SIRT3 deficiency reduces PFKFB3-driven T-cell glycolysis and promotes arthritic inflammation.

Abstract

Cell metabolism is an indispensable biochemical process that provides the basic energy and materials necessary for normal cell function. Accumulating evidence implicates abnormal metabolism of T cells as playing a critical role in the pathogenesis of rheumatoid arthritis (RA). The deacetylase SIRT3 has been shown to directly regulate energy metabolism in nonimmune cells. However, the role of SIRT3 in T cells and whether it participates in RA process remain unclear. In this study, we demonstrated that T-cell glycolysis was inhibited after SIRT3 deficiency. Compared to wild-type mice, SIRT3 knockout mice exhibited more severe arthritis, cartilage erosion, and inflammation after immunization with antigen-induced arthritis (AIA). It is interesting to note that SIRT3 deficiency reduced the expression of 6-phosphofructo-2-kinase/fructose-2,6-bisphosphatase 3 (PFKFB3), a regulatory and rate-limiting enzyme in glycolysis.

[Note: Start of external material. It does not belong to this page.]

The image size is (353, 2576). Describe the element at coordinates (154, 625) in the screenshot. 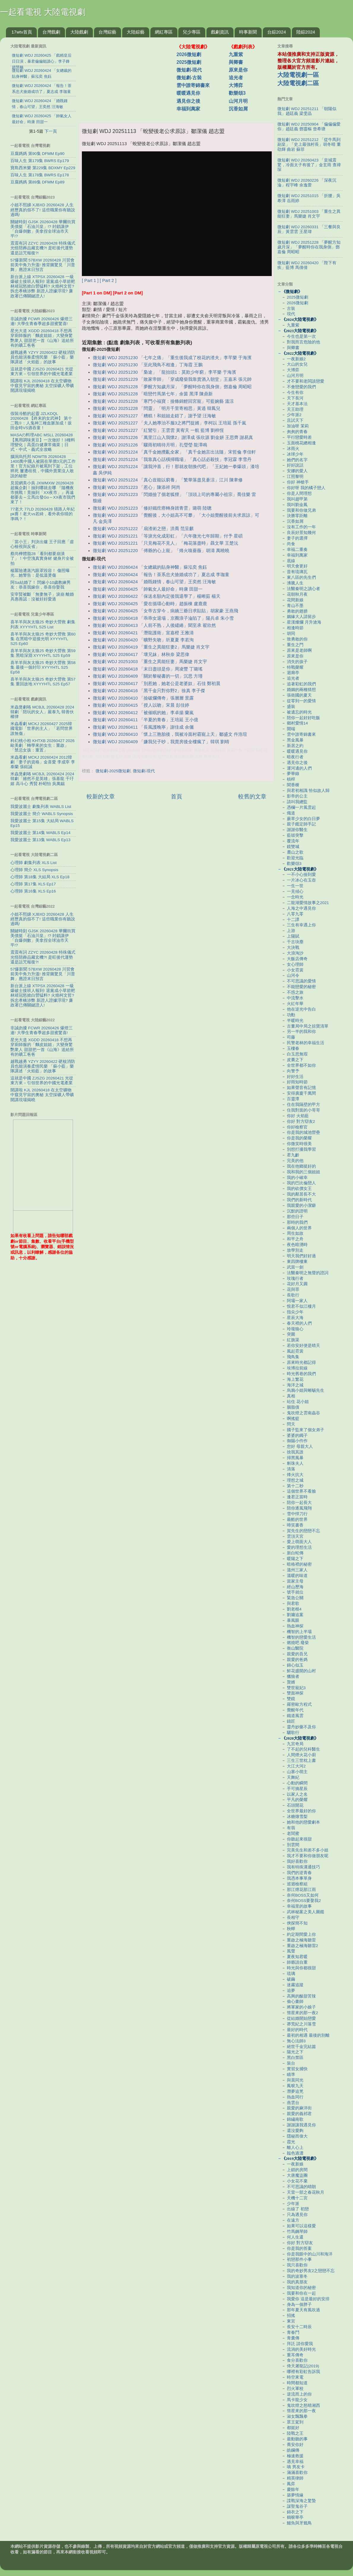 I see `微短劇 WDJ 20260413 「人前不熟，人後繾綣」聞至承 翟欣然` at that location.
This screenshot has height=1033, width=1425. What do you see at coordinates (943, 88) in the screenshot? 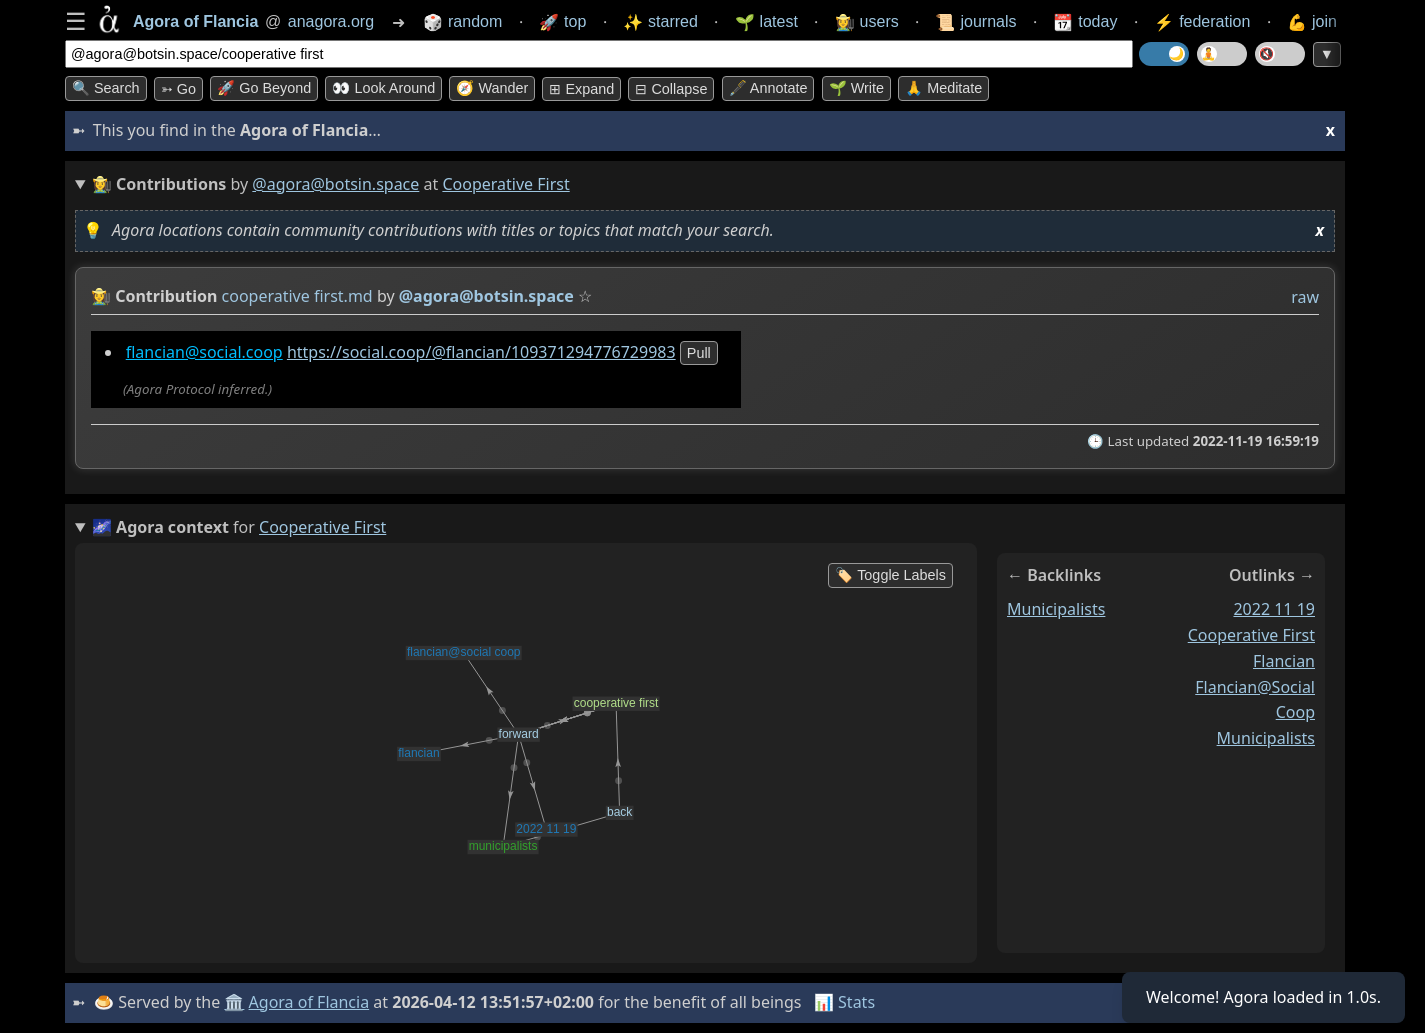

Overexpression of PFKFB3 was shown to restore the impaired ATP production caused by SIRT3 deficiency in T cells, and protects T cells from apoptosis. In summary, SIRT3 plays an important role in the regulation of T-cell metabolism in the pathogenesis of RA. SIRT3 deficiency decreases glycolysis, reduces ATP production, induces apoptosis in CD4⁺ T cells, and further promotes AIA in mice.